> _HOW TO COMPLETE THIS TASK_:
Lines before the one containing "What do you see at coordinates (780, 556)" are excluded; reproduce that line and all lines after it in the entries below, exactly.

> _MATERIALS PROVIDED_:

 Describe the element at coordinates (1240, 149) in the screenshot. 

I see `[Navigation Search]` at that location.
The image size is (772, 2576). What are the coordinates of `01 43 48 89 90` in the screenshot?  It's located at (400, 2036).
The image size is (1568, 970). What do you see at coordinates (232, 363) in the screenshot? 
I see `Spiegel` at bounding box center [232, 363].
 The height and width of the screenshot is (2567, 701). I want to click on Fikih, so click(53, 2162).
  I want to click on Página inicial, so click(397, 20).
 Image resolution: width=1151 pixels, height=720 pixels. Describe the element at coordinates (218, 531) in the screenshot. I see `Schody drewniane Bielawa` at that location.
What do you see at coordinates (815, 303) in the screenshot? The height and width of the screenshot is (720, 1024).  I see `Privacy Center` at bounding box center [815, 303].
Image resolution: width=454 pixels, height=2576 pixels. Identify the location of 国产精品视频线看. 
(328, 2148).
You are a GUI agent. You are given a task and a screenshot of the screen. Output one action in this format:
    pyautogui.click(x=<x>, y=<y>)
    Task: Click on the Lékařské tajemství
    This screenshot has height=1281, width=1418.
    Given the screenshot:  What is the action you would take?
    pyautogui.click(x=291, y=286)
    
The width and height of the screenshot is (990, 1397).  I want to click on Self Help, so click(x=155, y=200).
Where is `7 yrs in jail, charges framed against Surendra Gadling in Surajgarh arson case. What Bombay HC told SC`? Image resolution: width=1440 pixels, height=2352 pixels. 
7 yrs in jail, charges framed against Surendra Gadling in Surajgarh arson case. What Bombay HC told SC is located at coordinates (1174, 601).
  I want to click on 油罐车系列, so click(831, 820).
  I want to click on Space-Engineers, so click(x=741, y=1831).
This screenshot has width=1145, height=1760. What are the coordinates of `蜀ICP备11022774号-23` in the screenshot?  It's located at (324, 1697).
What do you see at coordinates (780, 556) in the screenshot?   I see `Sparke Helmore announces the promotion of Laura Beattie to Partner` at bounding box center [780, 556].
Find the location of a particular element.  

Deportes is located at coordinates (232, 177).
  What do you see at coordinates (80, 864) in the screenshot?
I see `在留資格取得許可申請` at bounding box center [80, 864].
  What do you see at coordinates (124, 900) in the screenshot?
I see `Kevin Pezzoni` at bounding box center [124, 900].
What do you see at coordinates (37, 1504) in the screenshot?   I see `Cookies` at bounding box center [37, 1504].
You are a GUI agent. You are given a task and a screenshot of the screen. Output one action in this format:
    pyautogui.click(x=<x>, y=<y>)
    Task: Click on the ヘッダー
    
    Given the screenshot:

> _WRITTEN SOLUTION_:
What do you see at coordinates (780, 556) in the screenshot?   I see `Sparke Helmore announces the promotion of Laura Beattie to Partner` at bounding box center [780, 556].
Find the location of a particular element.  

Deportes is located at coordinates (232, 177).
  What do you see at coordinates (80, 864) in the screenshot?
I see `在留資格取得許可申請` at bounding box center [80, 864].
  What do you see at coordinates (124, 900) in the screenshot?
I see `Kevin Pezzoni` at bounding box center [124, 900].
What do you see at coordinates (37, 1504) in the screenshot?   I see `Cookies` at bounding box center [37, 1504].
You are a GUI agent. You are given a task and a screenshot of the screen. Output one action in this format:
    pyautogui.click(x=<x>, y=<y>)
    Task: Click on the ヘッダー
    
    Given the screenshot:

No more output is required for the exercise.